Sur le maître-autel de l'église, dont l'architecture étoit très-simple, on voyoit un tableau représentant Jésus-Christ qui appelle à lui les petits enfants et les bénit, par _La Fosse_.

_Maison de la Providence._

Près de la rue Saint-Nicolas, un ecclésiastique nommé Barberé avoit établi, sous le nom de _la Providence_, une maison destinée au même usage. L'utilité de cet établissement ayant été constatée par une expérience de douze années, l'archevêque de Paris le confirma en 1648, et la ville y donna son consentement en 1651. En 1775 il n'existoit plus depuis long-temps, sans que nous ayons pu découvrir les motifs qui l'avoient fait supprimer.

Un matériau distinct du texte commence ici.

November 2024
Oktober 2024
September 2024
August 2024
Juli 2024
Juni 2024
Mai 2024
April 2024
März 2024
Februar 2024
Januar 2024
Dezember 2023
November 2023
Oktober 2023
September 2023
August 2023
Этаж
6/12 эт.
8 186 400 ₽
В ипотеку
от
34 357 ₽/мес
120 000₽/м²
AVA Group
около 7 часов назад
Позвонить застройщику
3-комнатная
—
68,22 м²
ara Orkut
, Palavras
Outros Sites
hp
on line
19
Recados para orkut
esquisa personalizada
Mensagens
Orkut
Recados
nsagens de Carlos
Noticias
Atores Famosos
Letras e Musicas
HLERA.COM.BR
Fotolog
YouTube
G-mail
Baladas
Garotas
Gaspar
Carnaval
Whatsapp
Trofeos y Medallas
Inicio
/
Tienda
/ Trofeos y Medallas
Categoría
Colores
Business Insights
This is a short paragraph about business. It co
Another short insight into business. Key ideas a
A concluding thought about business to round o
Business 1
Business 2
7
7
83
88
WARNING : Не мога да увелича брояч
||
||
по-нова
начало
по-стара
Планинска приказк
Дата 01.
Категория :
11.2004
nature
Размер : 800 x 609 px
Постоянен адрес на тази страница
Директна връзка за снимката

LES RELIGIEUSES ANNONCIADES DU SAINT-ESPRIT.

Cet ordre doit sa naissance à Jeanne de Valois, cette malheureuse épouse de Louis XII, que la politique et l'amour firent descendre d'un trône qu'elle eût mérité plus qu'une autre de posséder, s'il eût été le prix de la vertu la plus pure. Forcée de céder la place à son heureuse rivale, Anne de Bretagne, Jeanne se retira à Bourges, capitale du duché de Berri, qu'on lui avoit abandonnée; et ce fut dans cette ville qu'elle institua, en 1500, l'ordre de _la bienheureuse vierge Marie_, dit _de l'Annonciade_, ou _des dix vertus_ de la Sainte-Vierge. Elle le mit sous la conduite des religieux de Saint-François de l'Observance. Il fut approuvé par Alexandre VI le 14 février 1501, et confirmé depuis par Léon X en 1514 et 1517[665].

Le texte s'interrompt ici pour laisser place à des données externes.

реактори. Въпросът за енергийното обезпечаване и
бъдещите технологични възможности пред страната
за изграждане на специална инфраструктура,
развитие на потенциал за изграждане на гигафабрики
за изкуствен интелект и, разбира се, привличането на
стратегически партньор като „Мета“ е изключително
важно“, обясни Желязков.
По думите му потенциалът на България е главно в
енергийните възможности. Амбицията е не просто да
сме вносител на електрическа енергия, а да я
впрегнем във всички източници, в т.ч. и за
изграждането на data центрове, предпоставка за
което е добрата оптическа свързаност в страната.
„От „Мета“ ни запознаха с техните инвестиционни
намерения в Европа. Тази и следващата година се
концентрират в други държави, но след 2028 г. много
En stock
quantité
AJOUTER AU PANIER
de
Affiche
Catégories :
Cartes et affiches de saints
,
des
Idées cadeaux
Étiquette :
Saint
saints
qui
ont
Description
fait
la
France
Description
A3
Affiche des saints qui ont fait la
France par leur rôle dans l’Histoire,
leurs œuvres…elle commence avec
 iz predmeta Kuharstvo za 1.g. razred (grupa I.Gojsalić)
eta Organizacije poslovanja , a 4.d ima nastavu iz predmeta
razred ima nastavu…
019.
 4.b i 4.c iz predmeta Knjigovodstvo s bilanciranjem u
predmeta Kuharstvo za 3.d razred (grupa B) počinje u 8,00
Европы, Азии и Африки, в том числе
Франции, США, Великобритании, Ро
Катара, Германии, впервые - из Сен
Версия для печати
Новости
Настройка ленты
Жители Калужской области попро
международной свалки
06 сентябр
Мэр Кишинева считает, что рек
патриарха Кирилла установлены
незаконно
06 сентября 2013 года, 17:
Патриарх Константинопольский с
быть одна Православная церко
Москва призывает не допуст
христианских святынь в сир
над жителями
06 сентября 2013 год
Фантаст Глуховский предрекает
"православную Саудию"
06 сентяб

[Note 665: Hist. des ordr. relig., t. VII, p. 345 et 349.]

En lisant tous nos historiens, Jaillot excepté, on ne sait à quoi s'en tenir sur l'établissement de ces religieuses à Paris. Sauval[666] fait mention de deux couvents d'Annonciades à Popincourt, l'un établi en 1636, l'autre en 1654: Piganiol adopte ces deux dates[667]; l'abbé Lebeuf, Lacaille et Robert ne parlent que de la dernière.